I am learning to use the TMVA package, here is the models (BDT and BDTF) I used:
factory -> BookMethod(dataloader, Types::kBDT, “BDT”, “!H:!V:NTrees=850:MinNodeSize=2.5%:MaxDepth=4:BoostType=AdaBoost:AdaBoostBeta=0.5:UseBaggedBoost:BaggedSampleFraction=0.5:SeparationType=GiniIndex:nCuts=20”);

factory -> BookMethod(dataloader, Types::kBDT, “BDTF”, “!H:!V:NTrees=50:MinNodeSize=2.5%:UseFisherCuts:MaxDepth=3:BoostType=AdaBoost:AdaBoostBeta=0.5:SeparationType=GiniIndex:nCuts=20”);

The training was successful, how ever I got very strange ROC curves, and the signal efficiency is almost a constant 100%:
: Testing efficiency compared to training efficiency (overtraining check)
: -------------------------------------------------------------------------------------------------------------------
: DataSet MVA Signal efficiency: from test sample (from training sample)
: Name: Method: @B=0.01 @B=0.10 @B=0.30
: -------------------------------------------------------------------------------------------------------------------
: babarTMVA BDT : 1.000 (1.000) 1.000 (1.000) 1.000 (1.000)
: babarTMVA BDTF : 1.000 (1.000) 1.000 (1.000) 1.000 (1.000)
Anyone has idea, where I did wrong, or how can I tune them?
Thanks a lot in advance!

Hi,

Having perfect separation is usually an indication of an easy dataset.

I would suggest you start with checking you inputs using the TMVA GUI (see e.g. the TMVAClassification.C example).

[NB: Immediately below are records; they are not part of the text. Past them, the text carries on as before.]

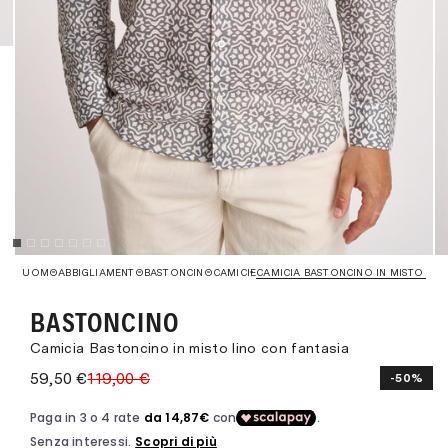
UOMO
ABBIGLIAMENTO
BASTONCINO
CAMICIE
CAMICIA BASTONCINO IN MISTO LIN
BASTONCINO
Camicia Bastoncino in misto lino con fantasia
59,50 €
119,00 €
-50%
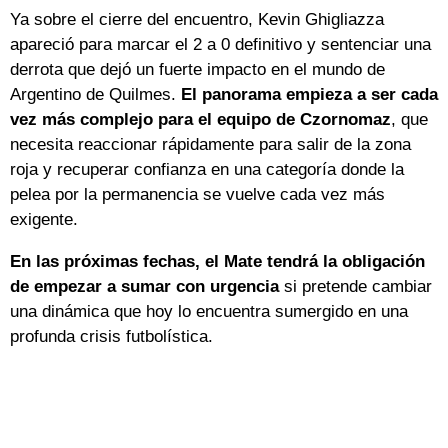
Ya sobre el cierre del encuentro, Kevin Ghigliazza
apareció para marcar el 2 a 0 definitivo y sentenciar una
derrota que dejó un fuerte impacto en el mundo de
Argentino de Quilmes.
El panorama empieza a ser cada
vez más complejo para el equipo de Czornomaz
, que
necesita reaccionar rápidamente para salir de la zona
roja y recuperar confianza en una categoría donde la
pelea por la permanencia se vuelve cada vez más
exigente.
En las próximas fechas, el Mate tendrá la obligación
de empezar a sumar con urgencia
si pretende cambiar
una dinámica que hoy lo encuentra sumergido en una
profunda crisis futbolística.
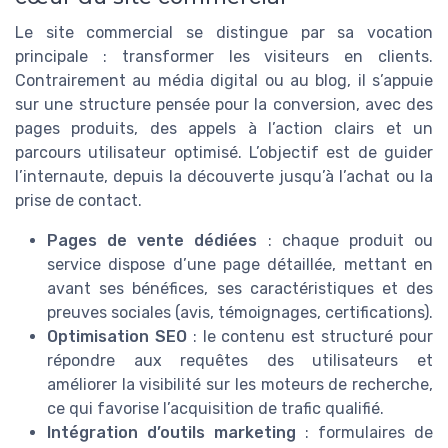
Le site commercial se distingue par sa vocation
principale : transformer les visiteurs en clients.
Contrairement au média digital ou au blog, il s’appuie
sur une structure pensée pour la conversion, avec des
pages produits, des appels à l’action clairs et un
parcours utilisateur optimisé. L’objectif est de guider
l’internaute, depuis la découverte jusqu’à l’achat ou la
prise de contact.
Pages de vente dédiées
: chaque produit ou
service dispose d’une page détaillée, mettant en
avant ses bénéfices, ses caractéristiques et des
preuves sociales (avis, témoignages, certifications).
Optimisation SEO
: le contenu est structuré pour
répondre aux requêtes des utilisateurs et
améliorer la visibilité sur les moteurs de recherche,
ce qui favorise l’acquisition de trafic qualifié.
Intégration d’outils marketing
: formulaires de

This can help you understand if you have any variable that is particularly easy for the method to use for discrimination.

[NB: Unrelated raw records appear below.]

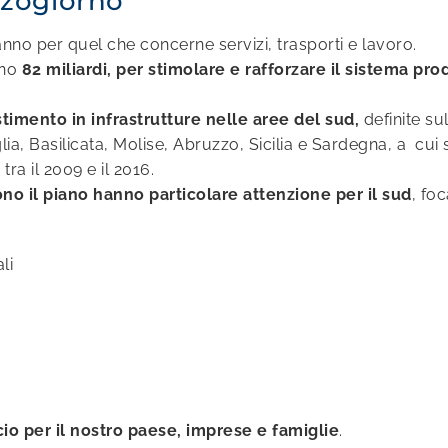
zzogiorno
nno per quel che concerne servizi, trasporti e lavoro.
ono
82 miliardi, per stimolare e rafforzare il sistema pro
stimento in infrastrutture nelle aree del sud,
definite su
, Basilicata, Molise, Abruzzo, Sicilia e Sardegna, a
c
ui
 tra il 2009 e il 2016.
no il piano hanno particolare attenzione per il sud
, fo
li
io per il nostro paese, imprese e famiglie
.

Increasing the number of events in your input would be one way of “making it harder” if your current dataset is small; The full complexity might not be visible.

Cheers,
Kim

Hi Kim,

Many thanks for the explanation.
You are right, my datasets might have variables very powerful to separate the background and signal
Thanks a lot!